*TASK OBJECTIVE*:
In how many lines of the records below does the word "that" appear? Reply with the number only.

Extracted page text data:

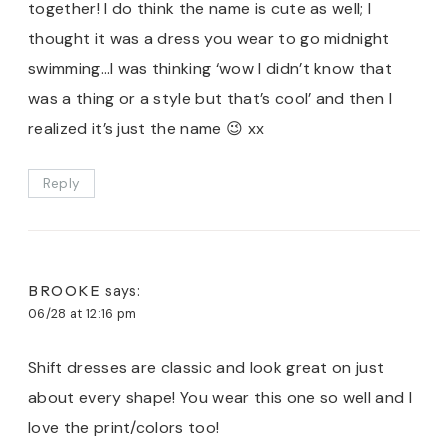
together! I do think the name is cute as well; I
thought it was a dress you wear to go midnight
swimming…I was thinking ‘wow I didn’t know that
was a thing or a style but that’s cool’ and then I
realized it’s just the name 😉 xx
Reply
BROOKE
says:
06/28 at 12:16 pm
Shift dresses are classic and look great on just
about every shape! You wear this one so well and I
love the print/colors too!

*REPLY TO THE EXERCISE*:
2